The last principle regarding foreign investments that is included in the Law is about liaison offices. According to this principle, The Undersecretaries of Treasury is authorized to permit foreign companies that are established under the laws of foreign countries to open liaison offices, provided that they do not engage in commercial activities in Turkey.
The partnerships which have been established by contractual agreements under names such as incorporated partnership consortium, business partnership, joint venture and partnerships that do not bear the specific qualities of the companies stipulated in TCL are deemed as unincorporated companies as far as the application of the Law is concerned. The Joined-Stock-Company and Limited Liability Partnership are the most commonly used company types in Turkey.
A Joint-Stock-Company is a commercial company which is founded by at least five people to deal with a particular economical subject and purpose through a contract under a title and whose capital stock is stated and divided into shares, and which is liable for its debts only with its amount of assets, limited with the capital that the partners subscribed liability, has legal identity and limited capacity. Joint-Stock-Companies are stipulated by Articles 269 etc. of TCL.
A “Limited Liability Company is a company established by two or more persons, real or legal, under a commercial title, the liability of the partners of which is limited with the capital they have undertaken to provide and the capital stock of which is certain.”According to Article 504 of TCL, the number of partners in a limited liability company cannot be less than two and more than fifty.

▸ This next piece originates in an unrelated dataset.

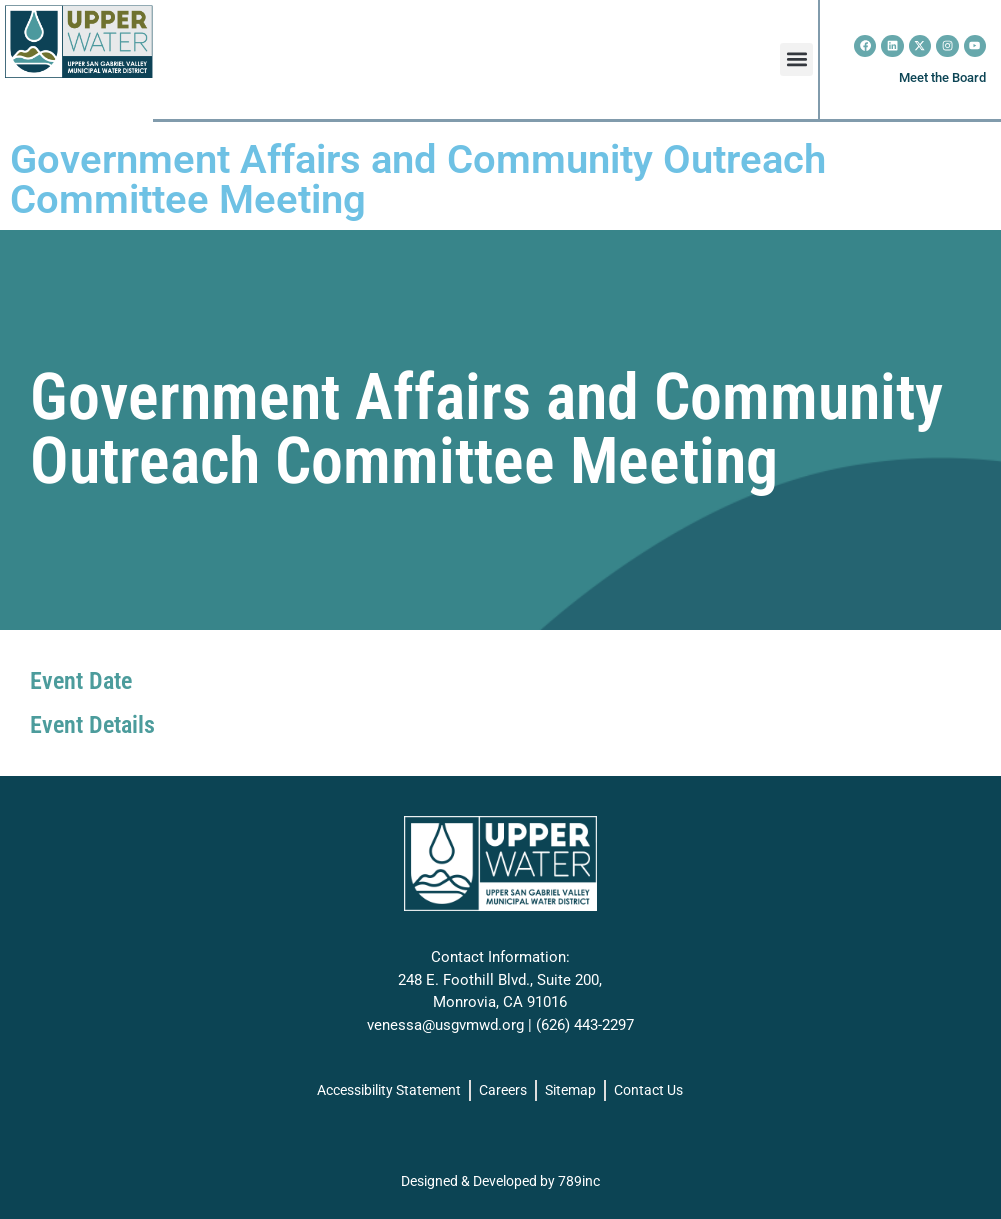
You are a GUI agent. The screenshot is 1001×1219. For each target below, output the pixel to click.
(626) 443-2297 (585, 1025)
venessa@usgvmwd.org (445, 1025)
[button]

According to Article 146/1 of TCL it is defined as follows: “Merger is the establishment of a new commercial company by combination of two or more commercial companies or accession of one or more companies to another commercial company.” If we are to describe merger in more detail:
“By legal means, a merger is the transfer of the assets of one or more commercial partnerships to one of the partnerships or to a newly incorporated partnership, without liquidation, either automatically or through full subrogation, and thereby merging their assets and automatic obtainment of partnership shares as the consideration of the assets past by the partners of the dissolved partnership in accordance with a calculated exchange rate.”
There are two types of mergers by using the definition of merger. The first type is merger by way of new establishment and the second type is merger by way of transfer.